Years ago when I was at Acadia Divinity College, I remember my theology professor, Dr. Roy Williams, commenting that we’re at the point where churches and Christian organizations from other places around the world are beginning to send missionaries to the US and Canada. He made that comment almost 30 years ago.
And, yes, we still send CBM staff overseas to other parts of the world to share the truth of Christ and love of God in word and deed. But the simple truth is, the Canada we live in today is not the Canada most of us grew up with. To use old fashioned language, our own community is a mission field. Even if you grew up in this area, and can look back at generations of family, if you are a follower of Jesus you are now officially “from away.” You are an exile, a stranger, a sojourner whose citizenship is in heaven.
When the apostle Paul tells Timothy to pray for leaders, he does so because of the truth of who Christ is. He does so because he wants believers to be able to live out their faith amongst their neighbours, their family and friends. More than that, he does so because of what’s at the center of God’s heart: God, he says, wants everyone to be saved and to come to the knowledge of the truth.

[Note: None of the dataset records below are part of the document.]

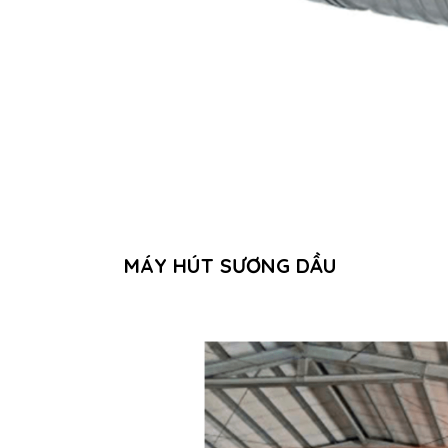
MÁY HÚT SƯƠNG DẦU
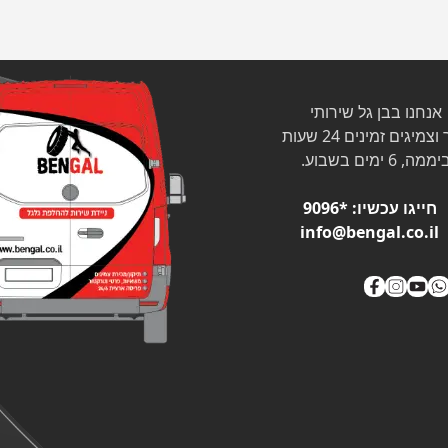
אנחנו בבן גל שירותי
צמיגים זמינים 24 שעות
ממה, 6 ימים בשבוע.
חייגו עכשיו:
*9096
info@bengal.co.il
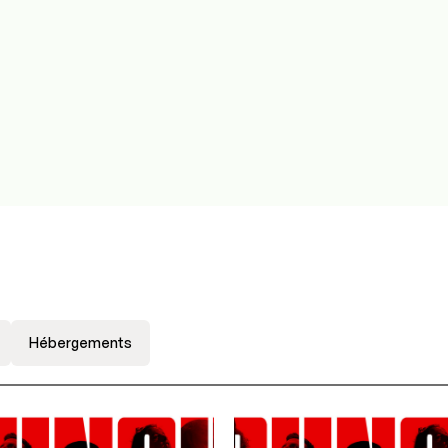
Hébergements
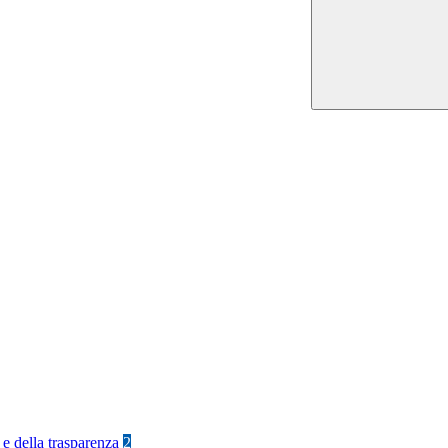
 e della trasparenza
2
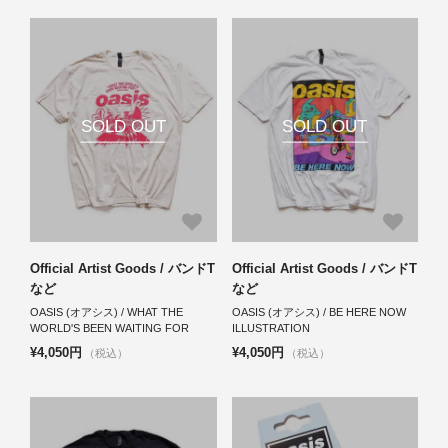
SOLD OUT
SOLD OUT
Official Artist Goods / バンドT
Official Artist Goods / バンドT
など
など
OASIS (オアシス) / WHAT THE
OASIS (オアシス) / BE HERE NOW
WORLD'S BEEN WAITING FOR
ILLUSTRATION
¥4,050円
¥4,050円
（税込）
（税込）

And what is that truth? For there is one God and one mediator between God and mankind, the man Christ Jesus, who gave himself as a ransom for all, a testimony at the proper time. Living out and sharing this truth is what it means to be the light of the world. That’s what it means to love our neighbor, to show God’s love in our words and through our deeds. Because whatever other people believe, whatever is going on in the world around us, people still need truth. People still need hope. People still need forgiveness. People still need Christ.
One thought on ““Living as Exiles #1: Being From Away””
Great word Brother! I look forward to following these sensitive issues with you. Go bless you!